#### ABOUT THIS TASK
Only lines containing the word "Where" belong in the answer; copy each one from the records.

#### Data records
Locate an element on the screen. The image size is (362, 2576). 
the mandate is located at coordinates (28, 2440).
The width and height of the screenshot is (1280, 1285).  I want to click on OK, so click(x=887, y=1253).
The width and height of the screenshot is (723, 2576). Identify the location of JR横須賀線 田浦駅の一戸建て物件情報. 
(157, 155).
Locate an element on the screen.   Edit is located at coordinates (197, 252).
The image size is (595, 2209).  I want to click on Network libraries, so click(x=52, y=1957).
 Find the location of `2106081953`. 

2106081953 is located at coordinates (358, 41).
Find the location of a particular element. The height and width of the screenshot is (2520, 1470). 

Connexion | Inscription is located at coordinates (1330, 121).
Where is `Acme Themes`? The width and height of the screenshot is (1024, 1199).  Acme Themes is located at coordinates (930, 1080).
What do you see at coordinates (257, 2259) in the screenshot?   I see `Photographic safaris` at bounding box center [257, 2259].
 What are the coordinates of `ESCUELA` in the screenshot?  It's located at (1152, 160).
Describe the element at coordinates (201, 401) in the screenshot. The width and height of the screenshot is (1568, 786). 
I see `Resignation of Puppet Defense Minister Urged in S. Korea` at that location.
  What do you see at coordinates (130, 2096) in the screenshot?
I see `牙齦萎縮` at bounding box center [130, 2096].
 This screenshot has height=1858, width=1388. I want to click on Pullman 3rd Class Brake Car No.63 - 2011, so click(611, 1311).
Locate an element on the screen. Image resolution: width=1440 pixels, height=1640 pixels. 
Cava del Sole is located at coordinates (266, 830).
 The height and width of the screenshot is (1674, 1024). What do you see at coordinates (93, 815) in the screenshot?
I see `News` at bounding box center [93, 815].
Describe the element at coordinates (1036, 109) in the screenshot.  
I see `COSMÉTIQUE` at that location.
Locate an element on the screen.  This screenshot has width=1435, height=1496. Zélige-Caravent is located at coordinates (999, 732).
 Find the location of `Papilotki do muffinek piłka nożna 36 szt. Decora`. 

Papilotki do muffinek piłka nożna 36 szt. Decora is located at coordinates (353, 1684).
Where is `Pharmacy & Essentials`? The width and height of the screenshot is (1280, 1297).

#### REPLY TO THE EXERCISE
Where is `Acme Themes`? The width and height of the screenshot is (1024, 1199).  Acme Themes is located at coordinates (930, 1080).
Where is `Pharmacy & Essentials`? The width and height of the screenshot is (1280, 1297).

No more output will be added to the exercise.